Firstly, the phenotype of the plants was observed, and the green fluorescence was observed under the fluorescence microscope, and then the DNA and RNA of the transgenic root lines successfully infested with pCAMBIA1305-GFP and pCAMBIA1305-LcDREB-43-GFP were extracted using WT as the control for identification, and the DNA and RNA of the transgenic root lines successfully infested with pCAMBIA1305-LcDREB-43-GFP were extracted using WT as the control for identification. The DNA and RNA extraction kits employed were identical to those utilized in Section 2.7 and Section 2.8.1. The primers for rolB and GFP are consistent with the previous section; qRT-PCR was performed according to the previously described method, and all experiments were repeated three times. Relative gene expression was calculated using the 2−ΔΔCT method. The primers used for qRT-PCR are shown in Supplemental Table S2. The fluorescence quantitative PCR reaction system was as follows: qPCR SYBR: 5 μL, template DNA: 0.5 μL, forward primer: 0.2 μL, reverse primer: 0.2 μL, and make up H2O to 10 μL. The fluorescence quantitative PCR reaction procedure was as follows: pre-denaturation at 95 °C for 30 s, (denaturation at 95 °C for 5 s, annealing at 60 °C for 30 s) for 40 cycles; 65 °C for 5 s, 95 °C for 5 min.
Anthocyanin extraction was performed using a Plant Anthocyanin Content Assay Kit (Sino Best Biological Technology Co., Ltd., Shanghai, China), with all experimental treatments replicated three times. Extraction protocols and quantification algorithms strictly adhered to the manufacturer’s guidelines to ensure methodological standardization and analytical reproducibility of the anthocyanin profiling data.

2.9. Data Processing

Experimental data were analyzed using SPSS 26 software. Analysis of variance (ANOVA) was used to assess the effects of the different factors, with a significance level set at p ≤ 0.05. Excel 2019 was used to create a three-line table, Graph Pad Prism 10 was used for graphing, and Adobe Photoshop 2022 and Adobe Illustrator 2010 were used for modifying and stitching the images.

3. Results

3.1. Establishment of Rooting Agrobacterium-Mediated L. chinense Transformation System

To establish an A. rhizogenes-mediated hairy root transformation system for L. chinense, various strains were tested on cuttings of two cultivars, ‘Xiangnong Xiangyun’ and ‘Hei Zhenzhu’. Hairy root formation was observed in most infected cuttings (Figure 1), with strain K599 demonstrating the highest induction efficiency. Under identical conditions, cuttings of ‘Xiangnong Xiangyun’ showed significantly higher survival rates (60%), rooting rates (51.66%), and hairy root induction efficiency (45%) compared to ‘Hei Zhenzhu’, which exhibited survival rates of 36.66%, rooting rates of 25%, and hairy root induction efficiency of 10% (Table 3). These results highlight the superior compatibility of strain K599 with both varieties, particularly ‘Xiangnong Xiangyun’, which consistently achieved the best outcomes across all evaluated parameters. The enhanced performance of ‘Xiangnong Xiangyun’ suggests it is a more suitable candidate for further transformation studies. Consequently, strain K599 and ‘Xiangnong Xiangyun’ were selected for subsequent optimization and genetic transformation experiments.

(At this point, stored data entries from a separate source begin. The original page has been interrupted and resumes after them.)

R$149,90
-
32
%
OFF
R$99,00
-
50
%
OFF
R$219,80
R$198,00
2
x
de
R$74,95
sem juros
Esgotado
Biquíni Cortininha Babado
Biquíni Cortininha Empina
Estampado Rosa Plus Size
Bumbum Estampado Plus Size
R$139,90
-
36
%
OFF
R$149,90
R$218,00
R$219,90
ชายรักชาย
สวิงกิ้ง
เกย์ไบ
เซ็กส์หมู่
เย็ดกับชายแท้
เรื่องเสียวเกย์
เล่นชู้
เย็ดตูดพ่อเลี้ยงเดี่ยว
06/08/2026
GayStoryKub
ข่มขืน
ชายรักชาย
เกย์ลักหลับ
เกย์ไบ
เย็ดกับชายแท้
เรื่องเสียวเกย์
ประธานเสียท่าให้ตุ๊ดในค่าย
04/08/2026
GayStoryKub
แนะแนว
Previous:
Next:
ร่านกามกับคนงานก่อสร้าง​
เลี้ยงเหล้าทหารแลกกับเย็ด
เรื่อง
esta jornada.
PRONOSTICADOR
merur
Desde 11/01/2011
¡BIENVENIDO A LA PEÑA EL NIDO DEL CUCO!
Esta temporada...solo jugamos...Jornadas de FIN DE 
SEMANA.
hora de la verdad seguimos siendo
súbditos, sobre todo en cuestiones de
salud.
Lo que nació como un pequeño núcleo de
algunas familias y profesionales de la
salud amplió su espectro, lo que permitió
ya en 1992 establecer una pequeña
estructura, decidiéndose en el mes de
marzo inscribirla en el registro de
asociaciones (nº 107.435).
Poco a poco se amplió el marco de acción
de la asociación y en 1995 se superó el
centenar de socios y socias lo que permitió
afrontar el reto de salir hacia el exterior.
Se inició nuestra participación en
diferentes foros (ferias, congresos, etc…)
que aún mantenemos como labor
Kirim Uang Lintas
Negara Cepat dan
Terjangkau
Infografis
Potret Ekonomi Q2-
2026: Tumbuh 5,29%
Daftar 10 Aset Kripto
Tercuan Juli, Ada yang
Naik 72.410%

3.2. Optimization of the Agrobacterium-Mediated Rooting Transformation System of L. chinense

To optimize the A. rhizogenes-mediated genetic transformation system for L. chinense, orthogonal experiments were conducted to evaluate the effects of key factors, including infiltration solution composition, bacterial concentration, and infiltration duration, on transformation efficiency. The results (Table 4) revealed significant variations in the survival rate, rooting rate, induction efficiency, and transformation efficiency under different treatments. The highest survival rate (91.67%) was achieved using a bacterial infiltration solution with a bacterial concentration of OD600 = 0.4 and an infiltration duration of 15 min. Optimal rooting rates (70%) were observed with MS liquid medium and MES solution as infiltration solutions, paired with a bacterial concentration of OD600 = 0.8 and infiltration durations of 30 min and 15 min, respectively. The highest hairy root induction efficiency (61.67%) and transformation rate (43.33%) were both achieved using MES solution, a bacterial concentration of OD600 = 0.8, and a 15 min infiltration time. These findings demonstrate that the composition of the infiltration solution, bacterial density, and infiltration duration are critical factors influencing the efficiency of L. chinense transformation, providing a robust foundation for further refinement and application of this system.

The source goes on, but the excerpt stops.